Robert looked disappointed, and then Paul noticed that Robert’s expression changed to determination. “Let’s go to the barn,” said Robert. Paul nodded his head and the two turned toward the barn.
“What do you have planned?” asked Paul.
“Nothing much,” said Robert. “Can you go get some rope?”
Paul nodded. “How much?”
“About thirty yards. I’ll be outside checking something”
Paul went into the barn, unsure where to look for a rope that long. He checked the shorter ropes hanging on the wall that were tied to the halters for the cattle, stopped when he heard a creaking sound that had come from near the top of the wall of the barn. It might be the sparrows again, he thought. Paul pulled at a pile of rope that was lying on a shelf above the grain pails, unwound them as he heard another creak on the roof of the barn above him. A feeling of fear radiated from his chest, but he didn’t move until he heard another louder creak near the top of the roof, a small drizzle of dust floated down from the highest rafter. Paul clutched the rope tightly and ran out of the barn.
Paul looked at the lower section of the barn roof and saw nothing and looked high up to the very top of the roof of the barn and saw a dark figure silhouetted against the sky perched on the apex of the roof. Paul blinked his eyes and realised that it was Robert with his arms straight out to each side for balance, he saw the ladder that had been leaned against the roof just below another ladder that had been nailed to the roof when the barn had been built.
“Robert?” said Paul, but Robert continued to walk along the top of the roof one step at a time; with each step he was more confident and walking more freely as he moved to the middle of the barn roof, stopped and looked out to the far side of the barn, looking out to the horizon.
“Robert?” said Paul more loudly as Robert continued to walk to the end of the barn’s roof and stood at the edge looking out at the field and horizon. Paul was paralysed, he had no idea why Robert was on the roof of the barn, had Robert mentioned anything that would suggest that he planned to do this? There was nothing.

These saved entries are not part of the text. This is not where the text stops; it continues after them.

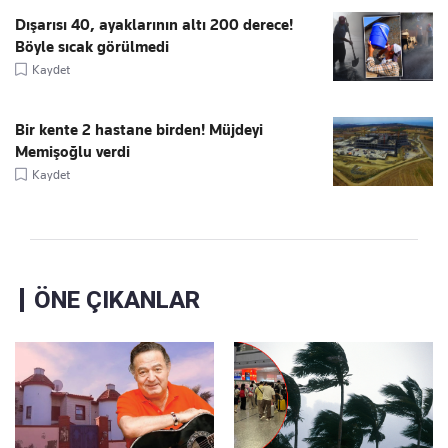
Dışarısı 40, ayaklarının altı 200 derece!
Böyle sıcak görülmedi
Kaydet
Bir kente 2 hastane birden! Müjdeyi
Memişoğlu verdi
Kaydet
ÖNE ÇIKANLAR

“Robert,” said Paul again and Robert turned slowly around looking quickly at his feet and then up at the horizon. He would go back to the ladder and come down, thought Paul; he would climb down the ladder and then they would walk to the house, no one would have to know that Robert had climbed to the top of the roof of the barn, it would be their secret, thought Paul as he watched Robert start to walk back again as if he was just strolling along the boardwalk in town. Robert is just catching his balance, thought Paul as he watched Robert’s hip adjust to one side and his arm glide higher, without a sound he was gone! Paul wondered if it had really happened, as his heart was pounding and sweat was running down his face he started to run around the barn. Paul stopped and stared at Robert who was sitting on a pile of moulding straw holding his cheek. A pitchfork lay beside him.
“What were you doing?” asked Paul as he panted.
“Flying,” replied Robert quietly.
“You went up there to fly off the roof?”
“No,” said Robert. “I was up there to see what it would look like. Once I was there I wanted to see what it felt like to move, then, I wanted to see everything without the roof of the barn in the way.”
“So you went to the edge of the barn,” said Paul as his breathing began to slow.
“Yeah, it was great,” said Robert as he got up from the old moulding straw. He knew he would smell bad no matter what he did; he wasn’t sure whether the bruise on his face or the smell bothered him more.
“Don’t do that again,” said Paul angrily.
“I don’t think I’ll do that again,” said Robert as he swiped the lumps of straw and manure off his pants.
Paul noticed that he was still holding the rope Robert asked for. “What did you want this for?”
“Nothing,” replied Robert.
“I’m not sure what I was thinking,” said Robert.
“That’s for sure,” said Paul as he realised how different he was from Robert. Paul wanted to fly to see what it was like, but it was a curiosity not an obsession, but Robert wanted to feel it, breathe it, and be completely absorbed by the experience.